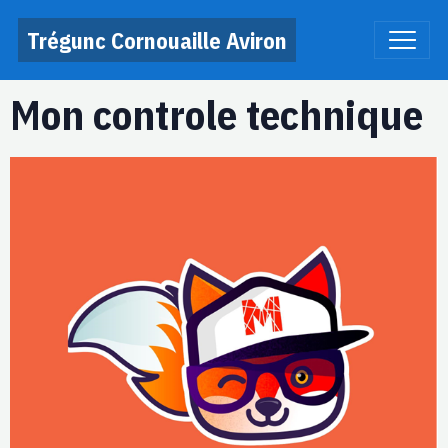
Trégunc Cornouaille Aviron
Mon controle technique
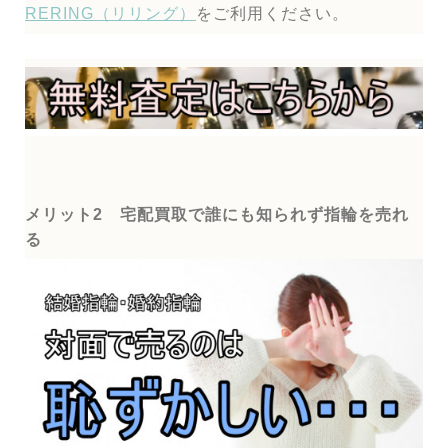
RERING（リリング）
をご利用ください。
メリット2 宅配買取で誰にも知られず指輪を売れ
る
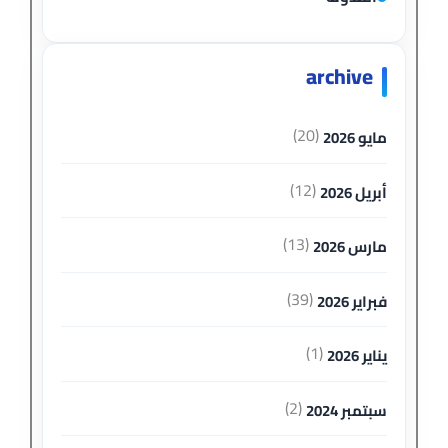
archive
(20)
مايو 2026
(12)
أبريل 2026
(13)
مارس 2026
(39)
فبراير 2026
(1)
يناير 2026
(2)
سبتمبر 2024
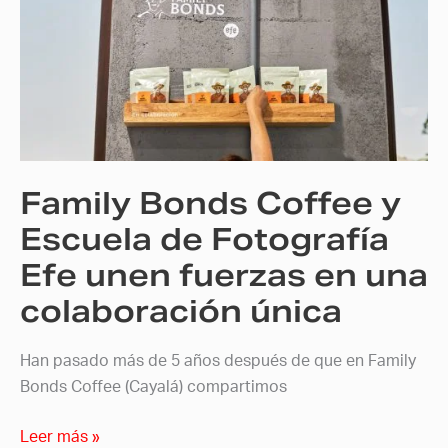
Bonds
Coffee
y
Escuela
de
Fotografía
Efe
Family Bonds Coffee y
unen
fuerzas
Escuela de Fotografía
en
Efe unen fuerzas en una
una
colaboración única
colaboración
única
Han pasado más de 5 años después de que en Family
Bonds Coffee (Cayalá) compartimos
Leer más »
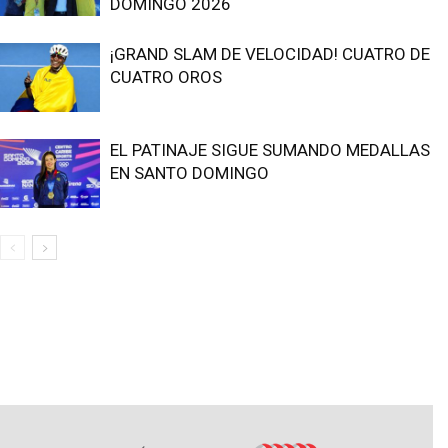
DOMINGO 2026
¡GRAND SLAM DE VELOCIDAD! CUATRO DE
CUATRO OROS
EL PATINAJE SIGUE SUMANDO MEDALLAS
EN SANTO DOMINGO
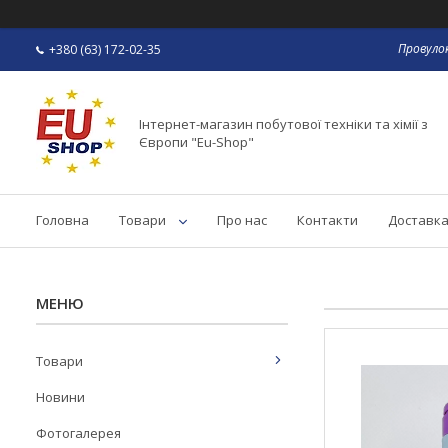
Провулок
+380 (63) 172-02-35
Інтернет-магазин побутової техніки та хімії з
Європи "Eu-Shop"
Головна
Товари
Про нас
Контакти
Доставка
Товари
Новини
Фотогалерея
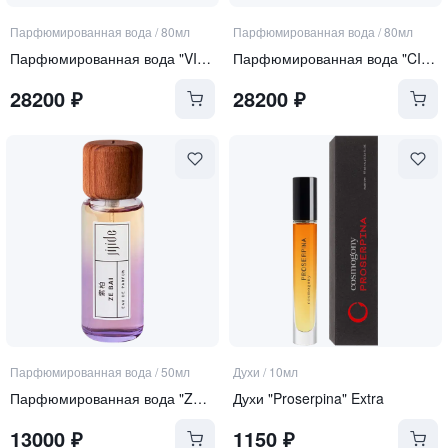
Парфюмированная вода
/
80мл
Парфюмированная вода
/
80мл
Парфюмированная вода "VIN ROUGE"
Парфюмированная вода "CIGARE"
28200
₽
28200
₽
Парфюмированная вода
/
50мл
Духи
/
10мл
Парфюмированная вода "ZE BAI"
Духи "Proserpina" Extra
13000
₽
1150
₽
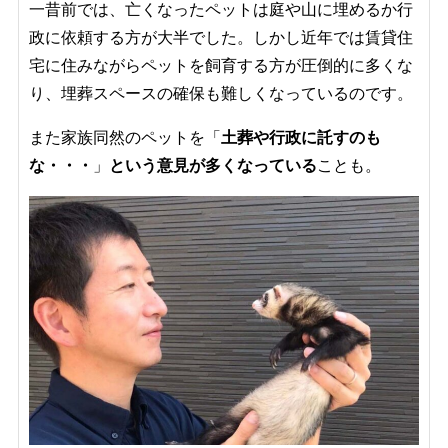
一昔前では、亡くなったペットは庭や山に埋めるか行
政に依頼する方が大半でした。しかし近年では
賃貸住
宅に住みながらペットを飼育する方が
圧倒的に多くな
り、埋葬スペースの確保も難しくなっているのです。
また家族同然のペットを「
土葬や行政に託すのも
な・・・
」
という意見が多くなっている
ことも。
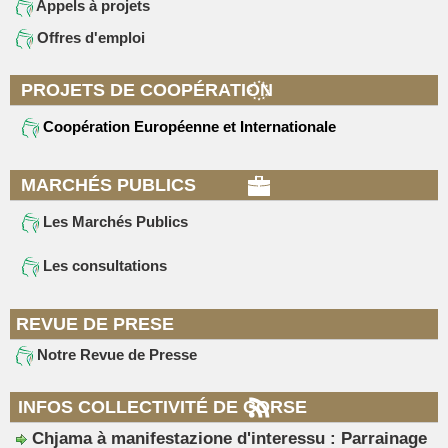
Appels à projets
Offres d'emploi
PROJETS DE COOPÉRATION
Coopération Européenne et Internationale
MARCHÉS PUBLICS
Les Marchés Publics
Les consultations
REVUE DE PRESE
Notre Revue de Presse
INFOS COLLECTIVITÉ DE CORSE
Chjama à manifestazione d'interessu : Parrainage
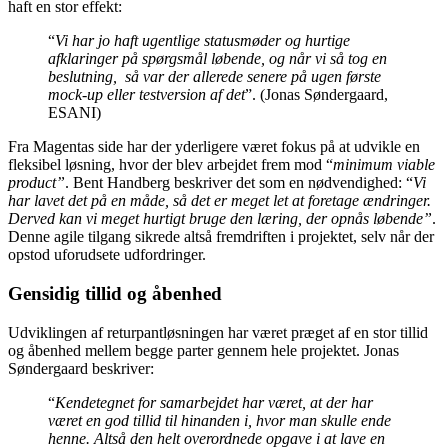
haft en stor effekt:
“
Vi har jo haft ugentlige statusmøder og hurtige
afklaringer på spørgsmål løbende, og når vi så tog en
beslutning, så var der allerede senere på ugen første
mock-up eller testversion af det
”. (Jonas Søndergaard,
ESANI)
Fra Magentas side har der yderligere været fokus på at udvikle en
fleksibel løsning, hvor der blev arbejdet frem mod “
minimum viable
product”
. Bent Handberg beskriver det som en nødvendighed: “
Vi
har lavet det på en måde, så det er meget let at foretage ændringer.
Derved kan vi meget hurtigt bruge den læring, der opnås løbende”
.
Denne agile tilgang sikrede altså fremdriften i projektet, selv når der
opstod uforudsete udfordringer.
Gensidig tillid og åbenhed
Udviklingen af returpantløsningen har været præget af en stor tillid
og åbenhed mellem begge parter gennem hele projektet. Jonas
Søndergaard beskriver:
“
Kendetegnet for samarbejdet har været, at der har
været en god tillid til hinanden i, hvor man skulle ende
henne. Altså den helt overordnede opgave i at lave en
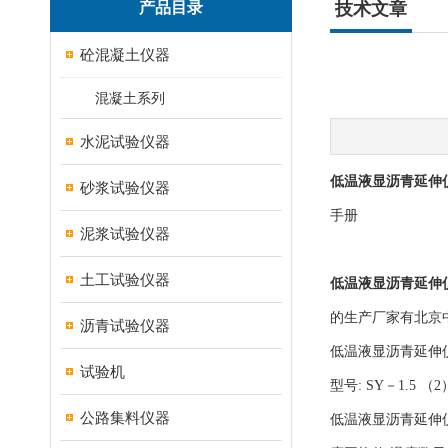
产品目录
技术文章
砼混凝土仪器
混凝土系列
水泥试验仪器
低温液显沥青延伸仪,
砂浆试验仪器
手册
泥浆试验仪器
土工试验仪器
低温液显沥青延伸仪,
的生产厂家有北京
沥青试验仪器
低温液显沥青延伸仪,
试验机
型号: SY－1.5 （
公路集料仪器
低温液显沥青延伸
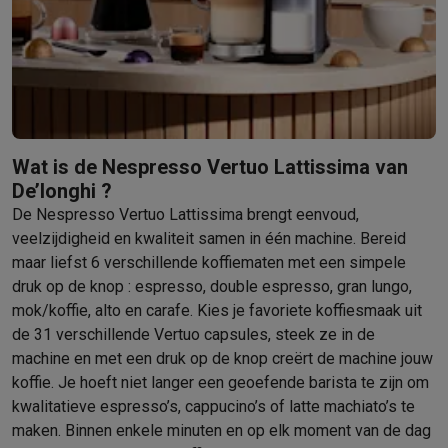
Barbecues
Elektrische barbecues
Houtskoolbarbecues
Gasbarb
Koude dranken
Juicers
Bruiswatermachines
Waterfilterkannen
Wa
Kookgerei
Pannen
Kookpotten
Keukenweegschalen
Vacuümtoest
Desserts
Wafelijzers
Ijsmachines
Pannenkoekenmakers
Divers
Smart garden
Binnentuin
Kruiden
Compost machines
Accessoire
Huishouden & airco
Wat is de Nespresso Vertuo Lattissima van
Stofzuigen
Stofzuigers
Robotstofzuigers
Steelstofzuigers
Sled
De’longhi ?
Robots
Robotstofzuigers
Dweilrobots
Robotmaaiers
Zwembadr
De Nespresso Vertuo Lattissima brengt eenvoud,
Schoonmaken
Vloerreinigers
Stoomreinigers
Tapijtreinigers
Hoge
veelzijdigheid en kwaliteit samen in één machine. Bereid
Strijken
Stoomgenerators
Strijkijzers
Kledingstomers
Actieve str
maar liefst 6 verschillende koffiematen met een simpele
Naaien
Naaimachines
Accessoires
druk op de knop : espresso, double espresso, gran lungo,
Verkoelen
Mobiele airco’s
Aircoolers
Ventilators
Accessoires
mok/koffie, alto en carafe. Kies je favoriete koffiesmaak uit
Luchtbehandeling
Luchtreinigers
Luchtbevochtigers
Luchtontvoc
de 31 verschillende Vertuo capsules, steek ze in de
Verwarmen
Elektrische verwarming
Elektrische dekens
machine en met een druk op de knop creërt de machine jouw
Wassen & drogen
Wasmachines
Droogkasten
Wasmachine en d
koffie. Je hoeft niet langer een geoefende barista te zijn om
Huisdieren
Automatische voerbak
Automatische kattenbak
Huis
kwalitatieve espresso’s, cappucino’s of latte machiato’s te
Beauty & gezondheid
maken. Binnen enkele minuten en op elk moment van de dag
Haarverzorging
Haardrogers
Stijltangen
Krultangen
Föhnborstels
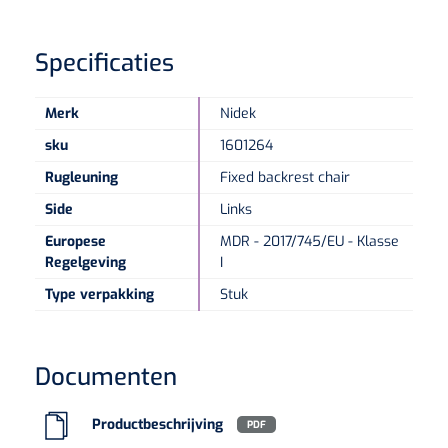
Specificaties
Merk
Nidek
sku
1601264
Rugleuning
Fixed backrest chair
Side
Links
Europese
MDR - 2017/745/EU - Klasse
Regelgeving
I
Type verpakking
Stuk
Documenten
Productbeschrijving
PDF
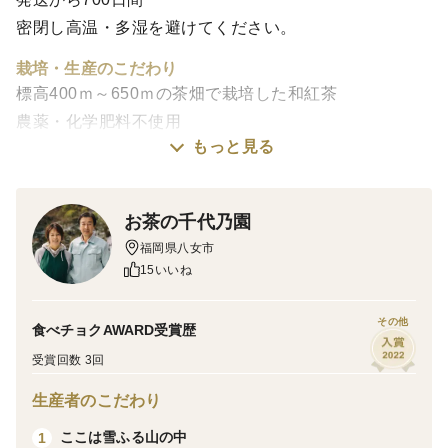
密閉し高温・多湿を避けてください。
栽培・生産のこだわり
標高400ｍ～650ｍの茶畑で栽培した和紅茶
農薬・化学肥料不使用
もっと見る
産地の特徴
高級茶の産地、福岡県八女の山間部
お茶の千代乃園
福岡県八女市
品種の特徴
15いいね
やぶきた：さわやかな烏龍茶のような香りと旨味のある
紅茶
その他
食べチョクAWARD受賞歴
べにふうき：しっかりとした味わいと高い香りの紅茶
受賞回数 3回
生産者のこだわり
ここは雪ふる山の中
1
★ ★ ★ ★ ★ ★ ★
### Task goal:
Retype the data in full. Images do not go in the copy.

### Your solution:
Trégunc Cornouaille Aviron
Mon controle technique
RERING（リリング）
をご利用ください。
メリット2 宅配買取で誰にも知られず指輪を売れ
る
archive
(20)
مايو 2026
(12)
أبريل 2026
(13)
مارس 2026
(39)
فبراير 2026
(1)
يناير 2026
(2)
سبتمبر 2024
Bonds
Coffee
y
Escuela
de
Fotografía
Efe
Family Bonds Coffee y
unen
fuerzas
Escuela de Fotografía
en
Efe unen fuerzas en una
una
colaboración única
colaboración
única
Han pasado más de 5 años después de que en Family
Bonds Coffee (Cayalá) compartimos
Leer más »
DOMINGO 2026
¡GRAND SLAM DE VELOCIDAD! CUATRO DE
CUATRO OROS
EL PATINAJE SIGUE SUMANDO MEDALLAS
EN SANTO DOMINGO
Провулок
+380 (63) 172-02-35
Інтернет-магазин побутової техніки та хімії з
Європи "Eu-Shop"
Головна
Товари
Про нас
Контакти
Доставка
Товари
Новини
Фотогалерея
Парфюмированная вода
/
80мл
Парфюмированная вода
/
80мл
Парфюмированная вода "VIN ROUGE"
Парфюмированная вода "CIGARE"
28200
₽
28200
₽
Парфюмированная вода
/
50мл
Духи
/
10мл
Парфюмированная вода "ZE BAI"
Духи "Proserpina" Extra
13000
₽
1150
₽
一昔前では、亡くなったペットは庭や山に埋めるか行
政に依頼する方が大半でした。しかし近年では
賃貸住
宅に住みながらペットを飼育する方が
圧倒的に多くな
り、埋葬スペースの確保も難しくなっているのです。
また家族同然のペットを「
土葬や行政に託すのも
な・・・
」
という意見が多くなっている
ことも。
Appels à projets
Offres d'emploi
PROJETS DE COOPÉRATION
Coopération Européenne et Internationale
MARCHÉS PUBLICS
Les Marchés Publics
Les consultations
REVUE DE PRESE
Notre Revue de Presse
INFOS COLLECTIVITÉ DE CORSE
Chjama à manifestazione d'interessu : Parrainage
haft en stor effekt:
“
Vi har jo haft ugentlige statusmøder og hurtige
afklaringer på spørgsmål løbende, og når vi så tog en
beslutning, så var der allerede senere på ugen første
mock-up eller testversion af det
”. (Jonas Søndergaard,
ESANI)
Fra Magentas side har der yderligere været fokus på at udvikle en
fleksibel løsning, hvor der blev arbejdet frem mod “
minimum viable
product”
. Bent Handberg beskriver det som en nødvendighed: “
Vi
har lavet det på en måde, så det er meget let at foretage ændringer.
Derved kan vi meget hurtigt bruge den læring, der opnås løbende”
.
Denne agile tilgang sikrede altså fremdriften i projektet, selv når der
opstod uforudsete udfordringer.
Gensidig tillid og åbenhed
Udviklingen af returpantløsningen har været præget af en stor tillid
og åbenhed mellem begge parter gennem hele projektet. Jonas
Søndergaard beskriver:
“
Kendetegnet for samarbejdet har været, at der har
været en god tillid til hinanden i, hvor man skulle ende
henne. Altså den helt overordnede opgave i at lave en
产品目录
技术文章
砼混凝土仪器
混凝土系列
水泥试验仪器
低温液显沥青延伸仪,
砂浆试验仪器
手册
泥浆试验仪器
土工试验仪器
低温液显沥青延伸仪,
的生产厂家有北京
沥青试验仪器
低温液显沥青延伸仪,
试验机
型号: SY－1.5 （
公路集料仪器
低温液显沥青延伸
Barbecues
Elektrische barbecues
Houtskoolbarbecues
Gasbarb
Koude dranken
Juicers
Bruiswatermachines
Waterfilterkannen
Wa
Kookgerei
Pannen
Kookpotten
Keukenweegschalen
Vacuümtoest
Desserts
Wafelijzers
Ijsmachines
Pannenkoekenmakers
Divers
Smart garden
Binnentuin
Kruiden
Compost machines
Accessoire
Huishouden & airco
Wat is de Nespresso Vertuo Lattissima van
Stofzuigen
Stofzuigers
Robotstofzuigers
Steelstofzuigers
Sled
De’longhi ?
Robots
Robotstofzuigers
Dweilrobots
Robotmaaiers
Zwembadr
De Nespresso Vertuo Lattissima brengt eenvoud,
Schoonmaken
Vloerreinigers
Stoomreinigers
Tapijtreinigers
Hoge
veelzijdigheid en kwaliteit samen in één machine. Bereid
Strijken
Stoomgenerators
Strijkijzers
Kledingstomers
Actieve str
maar liefst 6 verschillende koffiematen met een simpele
Naaien
Naaimachines
Accessoires
druk op de knop : espresso, double espresso, gran lungo,
Verkoelen
Mobiele airco’s
Aircoolers
Ventilators
Accessoires
mok/koffie, alto en carafe. Kies je favoriete koffiesmaak uit
Luchtbehandeling
Luchtreinigers
Luchtbevochtigers
Luchtontvoc
de 31 verschillende Vertuo capsules, steek ze in de
Verwarmen
Elektrische verwarming
Elektrische dekens
machine en met een druk op de knop creërt de machine jouw
Wassen & drogen
Wasmachines
Droogkasten
Wasmachine en d
koffie. Je hoeft niet langer een geoefende barista te zijn om
Huisdieren
Automatische voerbak
Automatische kattenbak
Huis
kwalitatieve espresso’s, cappucino’s of latte machiato’s te
Beauty & gezondheid
maken. Binnen enkele minuten en op elk moment van de dag
Haarverzorging
Haardrogers
Stijltangen
Krultangen
Föhnborstels
Specificaties
Merk
Nidek
sku
1601264
Rugleuning
Fixed backrest chair
Side
Links
Europese
MDR - 2017/745/EU - Klasse
Regelgeving
I
Type verpakking
Stuk
Documenten
Productbeschrijving
PDF
密閉し高温・多湿を避けてください。
栽培・生産のこだわり
標高400ｍ～650ｍの茶畑で栽培した和紅茶
農薬・化学肥料不使用
もっと見る
産地の特徴
高級茶の産地、福岡県八女の山間部
お茶の千代乃園
福岡県八女市
品種の特徴
15いいね
やぶきた：さわやかな烏龍茶のような香りと旨味のある
紅茶
その他
食べチョクAWARD受賞歴
べにふうき：しっかりとした味わいと高い香りの紅茶
受賞回数 3回
生産者のこだわり
ここは雪ふる山の中
1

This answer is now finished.